The increasing influence and thus importance of social media is beyond any doubt. Therefore, we regard the content of social media as an important target for archiving. It not only amplifies the voices of Chinese citizens but also allows us to capture different perspectives on a specific topic only available in form of blogs, posts, tweets and comments.
So far, we are archiving a number of blogs of popular and influential Chinese netizens. As of April 2013, we have begun to include microblogs such as twitter and weibo into our digital collection. However, the structure and design of social media websites pose considerable challenges for web archiving, especially when it comes to web discussions. Currently, we are not able to archive the complete recording of comments on the social media websites. Moreover, the pages might not be captured or displayed properly.

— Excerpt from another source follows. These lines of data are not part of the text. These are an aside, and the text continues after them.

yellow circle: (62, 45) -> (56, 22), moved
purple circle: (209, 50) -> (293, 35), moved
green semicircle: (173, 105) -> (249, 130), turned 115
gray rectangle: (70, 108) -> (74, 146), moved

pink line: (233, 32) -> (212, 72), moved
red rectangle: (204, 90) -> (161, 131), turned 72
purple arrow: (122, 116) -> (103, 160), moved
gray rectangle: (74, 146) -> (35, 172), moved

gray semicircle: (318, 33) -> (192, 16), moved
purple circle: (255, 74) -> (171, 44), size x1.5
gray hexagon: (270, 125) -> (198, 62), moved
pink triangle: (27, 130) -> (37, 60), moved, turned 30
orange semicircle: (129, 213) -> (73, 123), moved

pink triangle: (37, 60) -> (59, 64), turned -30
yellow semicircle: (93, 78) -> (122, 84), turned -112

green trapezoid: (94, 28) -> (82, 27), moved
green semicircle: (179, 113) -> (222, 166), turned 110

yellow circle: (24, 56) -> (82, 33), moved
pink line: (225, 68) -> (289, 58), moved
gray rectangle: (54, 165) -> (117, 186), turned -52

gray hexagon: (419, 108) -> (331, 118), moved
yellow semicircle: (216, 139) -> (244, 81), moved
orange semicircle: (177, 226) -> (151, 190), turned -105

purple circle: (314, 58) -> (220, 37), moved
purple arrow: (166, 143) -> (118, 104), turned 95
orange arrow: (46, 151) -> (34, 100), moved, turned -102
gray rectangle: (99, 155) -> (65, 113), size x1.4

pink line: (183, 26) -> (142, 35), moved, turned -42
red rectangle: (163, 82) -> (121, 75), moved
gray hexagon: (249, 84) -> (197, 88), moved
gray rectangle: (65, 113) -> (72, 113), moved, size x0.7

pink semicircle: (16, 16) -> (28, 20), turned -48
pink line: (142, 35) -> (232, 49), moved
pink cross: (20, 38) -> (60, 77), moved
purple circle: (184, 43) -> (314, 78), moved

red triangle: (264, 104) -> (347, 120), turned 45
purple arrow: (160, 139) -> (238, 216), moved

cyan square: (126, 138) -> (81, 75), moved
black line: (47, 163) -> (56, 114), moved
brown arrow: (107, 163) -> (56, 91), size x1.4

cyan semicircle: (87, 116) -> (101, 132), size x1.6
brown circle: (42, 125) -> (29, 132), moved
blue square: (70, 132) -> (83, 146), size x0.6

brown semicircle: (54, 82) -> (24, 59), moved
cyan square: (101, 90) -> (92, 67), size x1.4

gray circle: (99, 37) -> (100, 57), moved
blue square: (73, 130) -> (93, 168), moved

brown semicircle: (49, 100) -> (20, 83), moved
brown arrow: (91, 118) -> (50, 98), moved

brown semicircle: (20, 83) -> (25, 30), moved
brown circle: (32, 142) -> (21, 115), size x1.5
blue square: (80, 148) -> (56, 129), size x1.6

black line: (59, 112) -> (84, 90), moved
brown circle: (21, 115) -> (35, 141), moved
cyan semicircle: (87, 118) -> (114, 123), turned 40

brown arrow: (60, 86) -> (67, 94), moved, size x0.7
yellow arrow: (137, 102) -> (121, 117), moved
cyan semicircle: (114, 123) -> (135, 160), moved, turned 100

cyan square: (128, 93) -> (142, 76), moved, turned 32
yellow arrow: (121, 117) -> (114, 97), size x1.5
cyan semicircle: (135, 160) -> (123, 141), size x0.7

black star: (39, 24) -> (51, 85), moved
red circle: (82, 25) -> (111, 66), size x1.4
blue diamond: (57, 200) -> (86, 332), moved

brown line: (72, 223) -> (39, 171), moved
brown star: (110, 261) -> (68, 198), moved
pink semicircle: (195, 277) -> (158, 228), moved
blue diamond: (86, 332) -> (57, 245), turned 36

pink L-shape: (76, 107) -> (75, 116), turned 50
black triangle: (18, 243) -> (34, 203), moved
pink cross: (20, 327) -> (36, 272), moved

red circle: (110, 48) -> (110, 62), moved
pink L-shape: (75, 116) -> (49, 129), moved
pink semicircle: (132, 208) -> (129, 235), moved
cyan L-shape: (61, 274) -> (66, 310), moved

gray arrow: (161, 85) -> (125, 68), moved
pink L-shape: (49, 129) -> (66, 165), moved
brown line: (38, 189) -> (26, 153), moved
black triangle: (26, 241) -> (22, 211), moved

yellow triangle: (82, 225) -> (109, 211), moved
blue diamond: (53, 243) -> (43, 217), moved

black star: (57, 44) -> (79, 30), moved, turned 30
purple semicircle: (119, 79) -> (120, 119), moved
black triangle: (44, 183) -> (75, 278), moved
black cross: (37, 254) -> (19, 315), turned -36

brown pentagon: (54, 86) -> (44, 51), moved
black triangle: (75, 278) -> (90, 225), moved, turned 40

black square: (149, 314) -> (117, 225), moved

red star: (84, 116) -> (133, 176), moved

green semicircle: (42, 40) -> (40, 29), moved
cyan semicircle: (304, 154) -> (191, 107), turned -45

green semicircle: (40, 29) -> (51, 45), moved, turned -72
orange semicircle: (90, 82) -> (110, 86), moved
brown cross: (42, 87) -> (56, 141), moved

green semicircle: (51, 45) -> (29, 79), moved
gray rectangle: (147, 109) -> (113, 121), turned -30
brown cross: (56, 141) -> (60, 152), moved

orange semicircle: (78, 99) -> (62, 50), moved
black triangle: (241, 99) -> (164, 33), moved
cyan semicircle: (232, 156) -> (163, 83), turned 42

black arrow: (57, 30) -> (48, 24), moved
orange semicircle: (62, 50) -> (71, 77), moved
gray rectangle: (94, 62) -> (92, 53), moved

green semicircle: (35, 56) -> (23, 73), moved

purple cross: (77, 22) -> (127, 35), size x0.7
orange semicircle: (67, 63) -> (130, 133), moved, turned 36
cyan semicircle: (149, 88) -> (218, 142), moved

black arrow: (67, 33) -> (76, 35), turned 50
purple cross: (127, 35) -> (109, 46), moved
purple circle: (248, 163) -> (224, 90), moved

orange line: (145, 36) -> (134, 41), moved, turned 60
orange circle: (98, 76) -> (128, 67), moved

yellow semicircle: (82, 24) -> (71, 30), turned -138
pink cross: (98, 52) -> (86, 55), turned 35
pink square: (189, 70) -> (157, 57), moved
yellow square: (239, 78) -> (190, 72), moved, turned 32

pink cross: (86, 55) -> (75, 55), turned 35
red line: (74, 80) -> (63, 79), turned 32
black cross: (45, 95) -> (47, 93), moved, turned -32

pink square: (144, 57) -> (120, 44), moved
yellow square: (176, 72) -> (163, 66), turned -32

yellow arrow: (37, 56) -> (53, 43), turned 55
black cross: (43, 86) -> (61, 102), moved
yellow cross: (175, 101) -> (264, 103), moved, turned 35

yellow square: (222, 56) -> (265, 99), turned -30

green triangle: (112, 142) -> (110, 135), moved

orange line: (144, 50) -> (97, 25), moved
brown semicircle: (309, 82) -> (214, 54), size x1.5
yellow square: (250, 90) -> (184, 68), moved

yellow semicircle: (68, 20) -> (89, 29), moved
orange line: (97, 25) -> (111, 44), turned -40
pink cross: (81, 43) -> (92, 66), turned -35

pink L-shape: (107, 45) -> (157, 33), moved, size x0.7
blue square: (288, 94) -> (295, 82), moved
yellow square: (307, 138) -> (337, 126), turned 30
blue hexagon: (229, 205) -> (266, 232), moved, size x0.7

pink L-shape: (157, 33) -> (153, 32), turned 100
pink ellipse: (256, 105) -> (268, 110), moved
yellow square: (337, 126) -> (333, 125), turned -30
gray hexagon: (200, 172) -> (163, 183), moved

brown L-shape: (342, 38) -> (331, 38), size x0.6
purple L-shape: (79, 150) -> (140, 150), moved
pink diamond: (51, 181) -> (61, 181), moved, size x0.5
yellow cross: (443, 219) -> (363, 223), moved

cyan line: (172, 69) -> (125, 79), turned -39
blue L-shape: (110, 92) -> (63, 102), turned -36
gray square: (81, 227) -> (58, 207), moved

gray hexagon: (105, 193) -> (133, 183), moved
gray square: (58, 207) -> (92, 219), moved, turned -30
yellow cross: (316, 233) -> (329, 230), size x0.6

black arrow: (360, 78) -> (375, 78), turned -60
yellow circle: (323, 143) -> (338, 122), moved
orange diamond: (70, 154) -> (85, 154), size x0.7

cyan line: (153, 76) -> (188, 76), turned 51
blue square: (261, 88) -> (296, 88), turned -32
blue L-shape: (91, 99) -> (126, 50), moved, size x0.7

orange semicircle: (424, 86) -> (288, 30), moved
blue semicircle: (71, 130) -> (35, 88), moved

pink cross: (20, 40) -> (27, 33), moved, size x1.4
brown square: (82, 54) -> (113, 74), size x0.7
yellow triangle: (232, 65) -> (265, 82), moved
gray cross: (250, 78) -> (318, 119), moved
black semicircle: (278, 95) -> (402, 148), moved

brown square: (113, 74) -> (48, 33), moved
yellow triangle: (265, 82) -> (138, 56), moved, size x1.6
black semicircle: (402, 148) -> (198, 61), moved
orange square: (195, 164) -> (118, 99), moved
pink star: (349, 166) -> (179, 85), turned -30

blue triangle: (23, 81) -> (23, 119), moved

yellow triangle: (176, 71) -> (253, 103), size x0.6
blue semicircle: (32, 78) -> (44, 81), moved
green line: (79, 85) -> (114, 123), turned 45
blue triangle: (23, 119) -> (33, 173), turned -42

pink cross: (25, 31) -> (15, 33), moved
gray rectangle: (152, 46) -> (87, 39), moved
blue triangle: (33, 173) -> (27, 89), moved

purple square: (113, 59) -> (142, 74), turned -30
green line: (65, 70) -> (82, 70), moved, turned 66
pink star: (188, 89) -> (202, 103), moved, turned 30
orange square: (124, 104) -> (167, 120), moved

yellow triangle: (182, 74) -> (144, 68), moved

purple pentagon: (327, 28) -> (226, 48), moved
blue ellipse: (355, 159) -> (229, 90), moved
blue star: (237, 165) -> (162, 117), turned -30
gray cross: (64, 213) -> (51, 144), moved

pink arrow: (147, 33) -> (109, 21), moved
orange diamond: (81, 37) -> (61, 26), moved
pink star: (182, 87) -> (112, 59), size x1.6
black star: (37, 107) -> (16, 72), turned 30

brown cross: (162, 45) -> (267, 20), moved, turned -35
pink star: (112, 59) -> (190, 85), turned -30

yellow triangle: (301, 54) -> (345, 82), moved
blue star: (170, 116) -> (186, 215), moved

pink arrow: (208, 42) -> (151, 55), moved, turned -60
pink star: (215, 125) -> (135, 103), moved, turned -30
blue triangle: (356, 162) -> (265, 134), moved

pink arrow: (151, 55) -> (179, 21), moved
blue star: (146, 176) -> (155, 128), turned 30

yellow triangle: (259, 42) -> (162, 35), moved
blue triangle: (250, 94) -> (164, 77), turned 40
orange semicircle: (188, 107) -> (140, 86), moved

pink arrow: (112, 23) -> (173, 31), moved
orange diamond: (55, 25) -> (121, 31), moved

Who can access the archive?

DACHS serves exclusively the purpose of scientific research. While the metadata section of DACHS is open to everyone, access to the documents and resources themselves is restricted. To access the archive you will need to apply for a login.

Why are some pages not archived successfully?

Our intent is to present the website content in an authentic context. However, this does not mean that every link between websites or elements is preserved. You might note that some archived websites are incomplete or are not displayed in their original form. Often this is due to the limitations of available download software. The complex and quickly evolving web technology inhibits us from harvesting every element of a website. However, we are constantly aiming at improving our IT infrastructure in order to provide an enduring environment for long term preservation of digital data.

Are there other web archives?

We have put together a selection of web archives around the world. Please note, however, that this list does not try to be complete.

How large is DACHS?

The DACHS project started to collect websites and digital born files in August 2001. Since then thousands of websites have been collected. Please check the statistic page for up to date figures on the size of DACHS.